My favorite question is:  "What are the top three things you expect your learner to be able to DO when they finish this course, and which one is the most important."

Too many times the answer is: " Oh, I don't expect them to DO anything, just know the material."  That opens a whole new set of building challenges.  Informational courses require much more work than task-based ones.

Bob S

Nice topic.

Some old favorties of mine...

  • "If you were king for the day, what two things would you change about the current training offerings/effort?"
  • "If you only had 1 minute of face time, what three things would you tell the learner?"
  • "If you were forced to relate a story about why this is important, what would you say to the learners?"
  • "What do you believe the learners are going want to know more about?"
  • "What do you think are the biggest misconceptions that the learners are under right now?"
  • "Where do you go to learn more about this topic?"

To shake the tree a bit...

  • "How did you learn all this stuff? What part of that experience do you think would be the hardest to replicate for the learners?"
  • "Tell me why this style of training WON"T work"
  • "If you wanted to surprise the learners, what would you do?"
David Anderson

Hey these are great. Thanks! I'll share the link and hopefully some more folks will update.

@Rainy - The million dollar question, right? What do learners need to do? What aren't they doing? What are they doing wrong?

@Christina - I really liked your technique for handling reluctant SMEs. Just curious: Has anyone ever taken you up on it and given you another name? LOL somehow I think I've worked with a few who--given the choice--would have swapped places with another SME. But I guess that's still a win since the first SME wasn't any help.
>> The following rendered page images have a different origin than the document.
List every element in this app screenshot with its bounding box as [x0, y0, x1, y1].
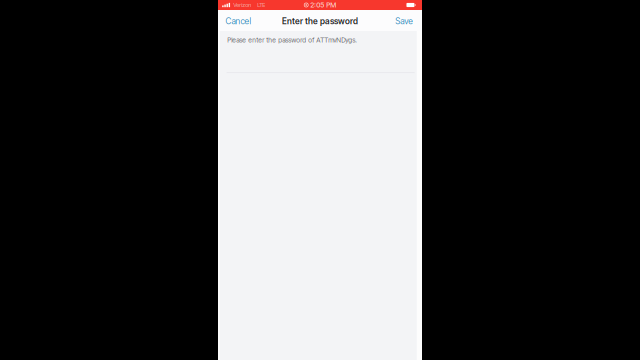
staticText: Please enter the password of ATTmvNDygs. [227, 36, 357, 44]
staticText: Cancel [226, 16, 252, 26]
staticText: Verizon [233, 2, 251, 8]
staticText: Save [395, 16, 413, 26]
staticText: Enter the password [282, 16, 358, 26]
button[interactable]: Save [389, 10, 422, 31]
staticText: LTE [257, 2, 265, 8]
button[interactable]: Cancel [218, 10, 258, 31]
staticText: 2:05 PM [310, 1, 336, 9]
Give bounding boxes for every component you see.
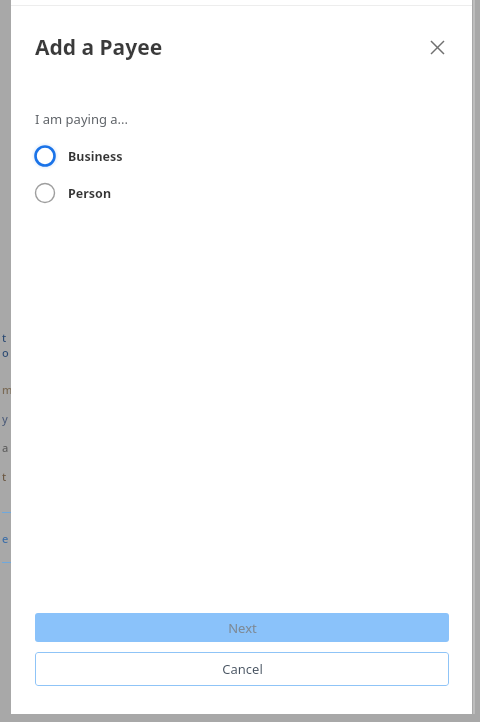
staticText: m [2, 382, 11, 397]
button[interactable]: Person [31, 179, 191, 207]
staticText: y [2, 411, 8, 426]
staticText: Next [228, 619, 257, 637]
button[interactable]: Cancel [35, 652, 449, 686]
staticText: a [2, 440, 9, 455]
staticText: to [2, 330, 11, 360]
staticText: t [2, 469, 7, 484]
staticText: Person [68, 185, 112, 202]
staticText: Business [68, 148, 123, 165]
button[interactable]: Close [416, 26, 458, 68]
staticText: Cancel [222, 660, 263, 678]
button[interactable]: Business [31, 142, 191, 170]
button[interactable]: Next [35, 613, 449, 642]
staticText: Add a Payee [35, 33, 163, 62]
staticText: e [2, 531, 9, 546]
staticText: I am paying a... [35, 110, 129, 128]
@Bob - what a great list. I really like "How did you learn this?" I think that's a great example both as an open-ended question and an ice-breaker. Thanks!

@Rob - you lost me at 3 hours But it is a good question because we'll go to dinner for 3 hours, a sports game for 3 hours, fishing for 3 hours... I'm curious how much folks answer that one?

Karen Smith

My favorite, and by far the most important question I ask in SME interviews when doing learning design, is "What's the hardest part of this job." If the SME is a member of the user audience, then it's of THEIR job. If they are a manager/supervisor over the audience who does the job - then it's "What do you think is the hardest part of your team's work?" and "As the manager/supervisor - is there anything you wish this group did BETTER? Didn't do at all? Knew? Habits to unlearn?"

The hard part of the job is often where the most important learning needs are, but until we ask, we often are told what people think we should be building learning exercises around, instead of those places where the real pain points are on the job.

Steve Flowers

The question volley really depends on the type of solution. Here are the six questions (with several sub-questions)  we ask for compliance training:

  • What is the overarching goal of this solution? In other words, when all is said and done, what exactly do you want the learner to do?
  • What is the organizational policy regarding this goal? Is this driven by internal / external mandate?
  • Think about the newest member to the organization. What does this newest member need to know about this topic or goal to align with the organization's objective? Are we building for novices, experts, or somewhere in between?
  • What are the consequences of not performing to standard? What are the rewards for performing to standard?
  • How does this topic / goal relate to the organization's core values and vision?
  • What scenarios or real-life case studies best illustrate proper and improper adherence to policies or rules associated with this goal or topic?

The last question leads into some storytelling exploration. The real value of the SME's knowledge isn't so much in their response to simple yes or no queries or challenges for facts. The real value is in their stories.

Ulises Musseb

We use Competency-based and behavioral interviewing in our organization with everything that requires interviewing. The questions in the model are very specific and based on past experiences handling different projects and/or situations.

Sometimes we ask them to present on a given project, and we ask about their role in it, their level of involvement, and challenges they faced. We don't care much about the presentation skills (unless the job involves facilitation, of course). We've had people who talked about projects that they didn't work on. Which is why...

I ask questions based on our competency model, but the body language, the way they answer the questions and the level of specificity that they have when addressing situations and approach is more telling.

One of my strengths is having a very sharp nonsense detector. I can clearly tell when an answer is scripted, when a story is rehearsed, and/or when they are making things up as they go along. In fact, a person has a better chance with me if he/she states that they have never faced a certain situation I pose, or stating what they would do if they were, than trying to give the answer they think we want to hear.